Yesterday I got an e-mail from Carolyn Jackson at the Los Angeles Department of Transportation which basically said that the LADOT has no plans to remove bike lanes or change the street parking patterns to increase peak hour travel on Reseda Boulevard.  Realizing that she was facing a skeptical audience of one, Jackson even included an email from the LADOT to the Northridge West Neighborhood Council to prove her point.

First of all, I have checked with both our Meter Planning group and our Geometric Design section; and there are no plans to install either parking meters or peak hour lanes on Reseda Boulevard at this time.  Secondly, the reduction in DOT staff hours due to furloughs and DOT's severely reduced overtime budget do not make it possible to send someone to your meetings to talk about something that we do not plan to do.  Please accept this written summary of the situation on Reseda Boulevard in lieu of our attendance at your meetings.

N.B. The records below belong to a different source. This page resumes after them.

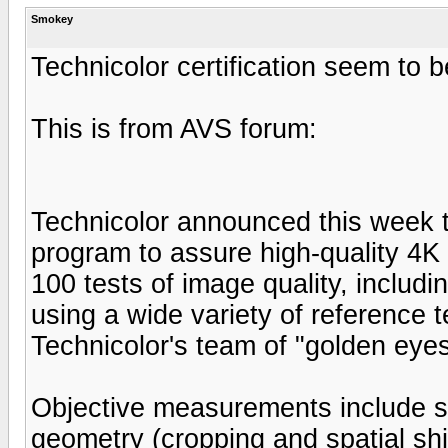
Smokey
Technicolor certification seem to 
This is from AVS forum:
Technicolor announced this week th
program to assure high-quality 4K
100 tests of image quality, includi
using a wide variety of reference 
Technicolor's team of "golden eyes
Objective measurements include spa
geometry (cropping and spatial shi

Northridge West Neighborhood Council Chair Dennis DeYoung explains that after the Council received a flurry of calls because the LADOT posted a sign announcing the removal a stop sign; the Council decided to be more proactive in making statements about their transportation vision before potential projects are sprung on them.

DeYoung had heard discussion of a proposal to remove bike lanes and parking on Reseda Boulevard and had sponsored a motion supporting that concept.  In response, cyclists mobilized through blogs and Internet mailing lists and turned out sixty speakers to speak of the need for the current bike lane and push for an extension for the lane to cover all of Reseda Boulevard.  Even a skeptic such as DeYoung, who's office faces Reseda Boulevard, was converted to a believer in alternative transportation.  A motion opposing the the concept of removing bike lanes and parking in favor or peak hour car travel lanes.

As for next steps, the LADOT continues to insist that it has no plans to remove either the bike lanes or the parking; but also couldn't commit to a timeline for completion of the bike lanes to cover the entire length of Rededa Boulevard.  Jackson stated that LADOT is currently working with the local Councilmen to set the timeline.

So, what happened?  How did bloggers and activists, myself included, get the story so wrong?  There are a couple of options.

The first is that the traffic engineers in the West Valley DOT offices were evaluating removing the lanes on their own and pulled the plug after the plan was leaked and opposition rose.  The main source for the original story at Biking In L.A., Glenn Bailey, is Chair of the city's official Bike Advisory Committee and not someone known for hyperbole and over-reaction.  However, his position does give him some insider access to DOT staff.  In which case, the cyclists that pedaled to the Neighborhood Council meeting on Monday may have headed off a disaster.

A second option is that DeYoung, Bailey and everyone else misread the signs, so to speak, and the LADOT was never intending to change the road design.  If that's the case, then those attending Tuesday's meeting can still take credit for educating a Neighborhood Council to the value of complete streets and bike lanes.

Either way, the take home message is that, at least for now, the LADOT has no plans to do anything to the Reseda Boulevard bike lanes.  The Neighborhood Council still has the issue on the agenda for next month, so check back here or at Biking In L.A. for more updates.